= Hafiz Baxish =

Azerbaijani poet

Hafiz Baxish (full name: Hafiz Habib oghlu Baxishov) (1932–1989) was an Azerbaijani poet.

==Life==
Baxish was born in Upper Giretagh village of Gafan region in Zengezur district, in modern-day Armenia.

He worked as a school teacher in the nearby Govshud village in 1950-1952 and then studied theatre and cinema acting in Azerbaijan State Theater Institute. While a student, he acted as a director of an amateur acting group. In 1956-1961 he worked as a tutor as well as a director of a recreation center in Sumgayit, Azerbaijan.

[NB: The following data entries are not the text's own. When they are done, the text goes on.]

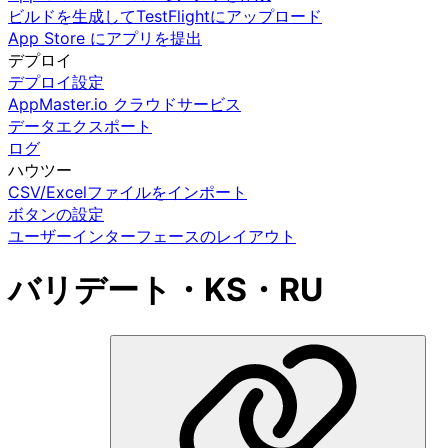
ビルドを生成してTestFlightにアップロード
App Store にアプリを提出
デプロイ
デプロイ設定
AppMaster.io クラウドサービス
データエクスポート
ログ
ハウツー
CSV/Excelファイルをインポート
ボタンの設定
ユーザーインターフェースのレイアウト
バリデート・KS・RU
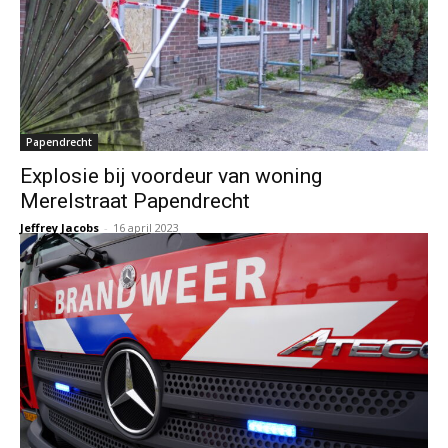
Papendrecht
Explosie bij voordeur van woning
Merelstraat Papendrecht
Jeffrey Jacobs
-
16 april 2023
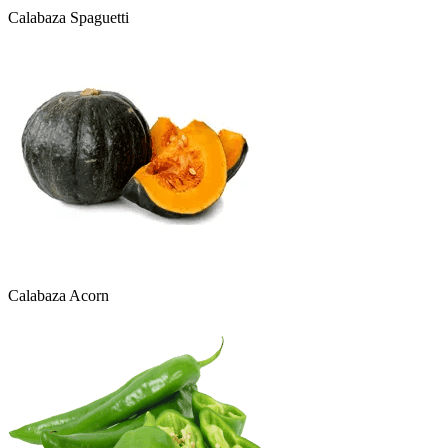
Calabaza Spaguetti
Calabaza Acorn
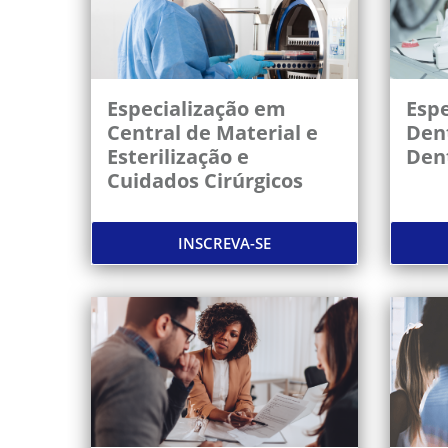
Especialização em
Espe
Central de Material e
Dent
Esterilização e
Den
Cuidados Cirúrgicos
INSCREVA-SE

In 1961, he acted first as an assistant director, then director, and senior director at Azerbaijan State Radio and Television Committee. His first poem was published on “Socialist Sumgayit” newspaper. His first poem entitled “Samur-Devechi channel” was published on the same newspaper in 1957. Although he published six more poems afterwards, he was better known for his lyrics, which were used extensively in musical compositions.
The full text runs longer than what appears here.